The Checklist That Might save Your Life

Jim S.
user 67752562
Tampa, FL
Post #: 9
Greg Pflug posted the link to one of the pages at his site, I'll post the link here to the index. This is required reading for all coastal trips I host and should be on your reading list regardless. Just ask a recently baptized member what 55 deg water feels like on a 45 deg day after paddling 8 miles.
Five Golden Rules for Water Safety

"What will you do if....
Incapacitated by cold.
Blown out to sea by high wind.
Paddle breaks, blows away, or is lost in rough water.
Ankle leash breaks and boat blows away.
Waves dump water into cockpit and boat fills with water.
Fog rolls in - can’t see anything.
Capsize and can’t get back in boat.
You get lost."

I don't have to worry about the ankle leash, I don't have one shock
Julie A.
user 8252034
Orlando, FL
Post #: 77
Thanks, Jim. A great read.

I was at the Econ today. I don't know the water temperature, but I do know that I had a bit of an intake of breath when I stepped into the water to get into my kayak. My thought was I should have worn my 7mm neo mukluks, but the air temp was close to 74=75 and did go up to 80's eventually. The water was still cold though, reflecting the previous week of colder temperatures.

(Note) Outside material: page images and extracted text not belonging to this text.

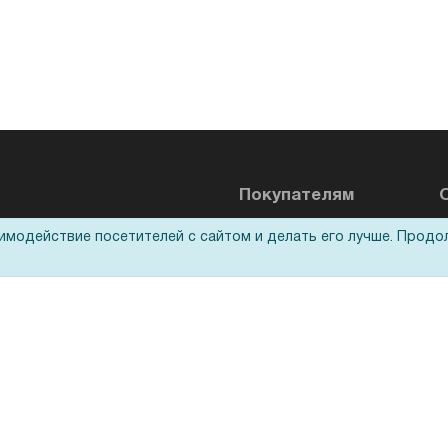
Покупателям
аимодействие посетителей с сайтом и делать его лучше. Продо
Акции
О
Доставка
Оплата
Н
Для дилеров
С
Лизинг
К
Кредитование
Д
Госучреждениям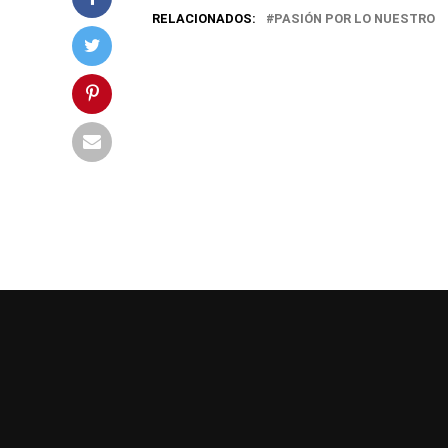
RELACIONADOS:
PASIÓN POR LO NUESTRO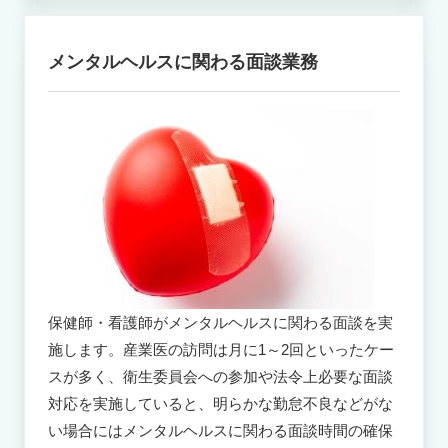
メンタルヘルスに関わる面談業務
保健師・看護師がメンタルヘルスに関わる面談を実
施します。産業医の訪問は月に1～2回といったケー
スが多く、衛生委員会への参加や法令上必要な面談
対応を実施していると、明らかな勤怠不良などがな
い場合にはメンタルヘルスに関わる面談時間の確保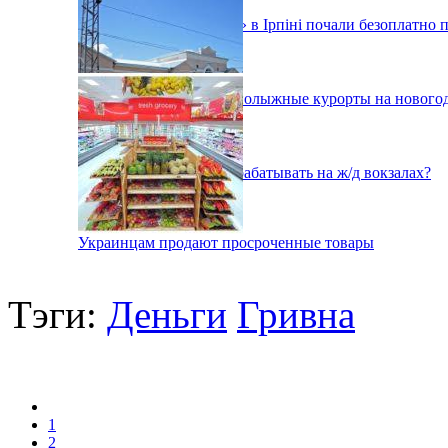
У медцентрі «Добробут» в Ірпіні почали безоплатно 
Как будут работать горнолыжные курорты на нового
Как в Украине будут зарабатывать на ж/д вокзалах?
Украинцам продают просроченные товары
Тэги:
Деньги
Гривна
1
2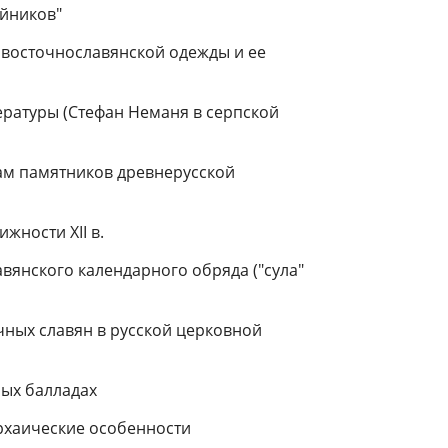
ойников"
 восточнославянской одежды и ее
ературы (Стефан Неманя в серпской
ам памятников древнерусской
жности XII в.
авянского календарного обряда ("сула"
чных славян в русской церковной
ных балладах
архаические особенности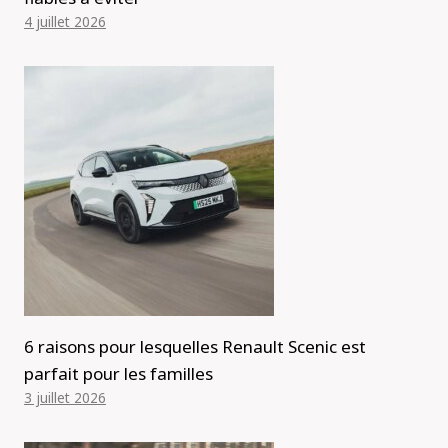
4 juillet 2026
6 raisons pour lesquelles Renault Scenic est
parfait pour les familles
3 juillet 2026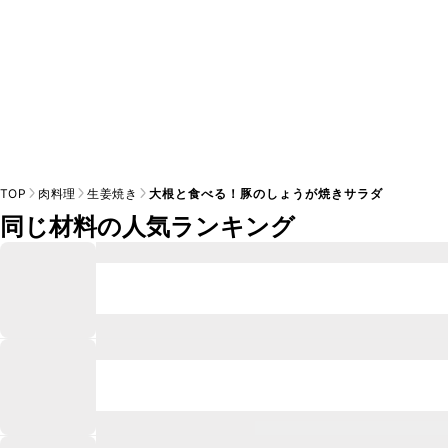
TOP
肉料理
生姜焼き
大根と食べる！豚のしょうが焼きサラダ
同じ材料の人気ランキング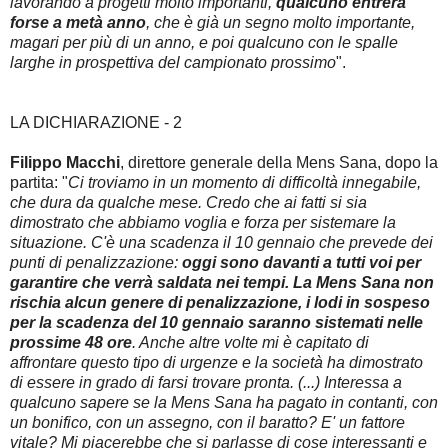
lavorando a progetti molto importanti,
qualcuno entrerà
forse a metà anno
, che è già un segno molto importante,
magari per più di un anno, e poi qualcuno con le spalle
larghe in prospettiva del campionato prossimo
".
LA DICHIARAZIONE - 2
Filippo Macchi
, direttore generale della Mens Sana, dopo la
partita: "
Ci troviamo in un momento di difficoltà innegabile,
che dura da qualche mese. Credo che ai fatti si sia
dimostrato che abbiamo voglia e forza per sistemare la
situazione. C'è una scadenza il 10 gennaio che prevede dei
punti di penalizzazione:
oggi sono davanti a tutti voi per
garantire che verrà saldata nei tempi. La Mens Sana non
rischia alcun genere di penalizzazione, i lodi in sospeso
per la scadenza del 10 gennaio saranno sistemati nelle
prossime 48 ore
. Anche altre volte mi è capitato di
affrontare questo tipo di urgenze e la società ha dimostrato
di essere in grado di farsi trovare pronta. (...) Interessa a
qualcuno sapere se la Mens Sana ha pagato in contanti, con
un bonifico, con un assegno, con il baratto? E' un fattore
vitale? Mi piacerebbe che si parlasse di cose interessanti e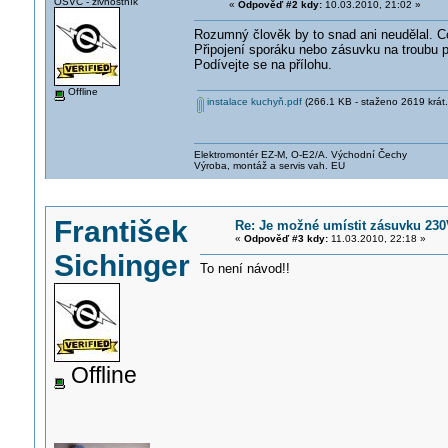
OSVČ - živnostník
«
Odpověď #2 kdy:
10.03.2010, 21:02 »
Rozumný člověk by to snad ani neudělal. 
Připojení sporáku nebo zásuvku na troubu po
Podívejte se na přílohu.
Offline
instalace kuchyň.pdf
(266.1 KB - staženo 2619 krát.
Elektromontér EZ-M, O-E2/A. Východní Čechy
Výroba, montáž a servis vah. EU
František
Re: Je možné umístit zásuvku 23
«
Odpověď #3 kdy:
11.03.2010, 22:18 »
Sichinger
To není návod!!
Offline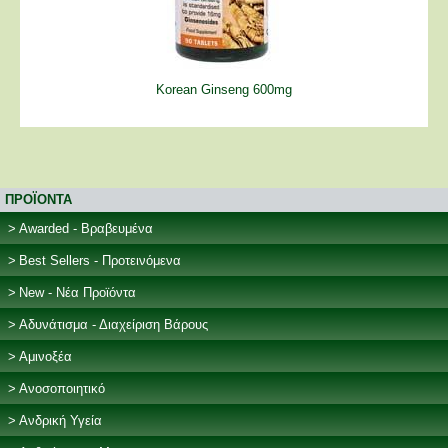
Korean Ginseng 600mg
ΠΡΟΪΟΝΤΑ
Awarded - Βραβευμένα
Best Sellers - Προτεινόμενα
New - Νέα Προϊόντα
Αδυνάτισμα - Διαχείριση Βάρους
Αμινοξέα
Ανοσοποιητικό
Ανδρική Υγεία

I hope that lots of people will read this, and apply. If nothing else, I hope to see more people wearing their PFD's. I am always shocked at the numbers who do not and this needs to change.
Elizabeth P
user 9798777
Seminole, FL
Post #: 59
This might be overkill but it makes for a good read and most of it also applies to river /estuary kayaking.


The correct PFD for kayaking really would help also. We were stopped by a ranger on the Ocklawaha who required one of the paddlers to take his PFD off to verify that it was Class 2. A properly fitted PFD should be short in the back and not inhibit your arm movement. It's the best investment one can make!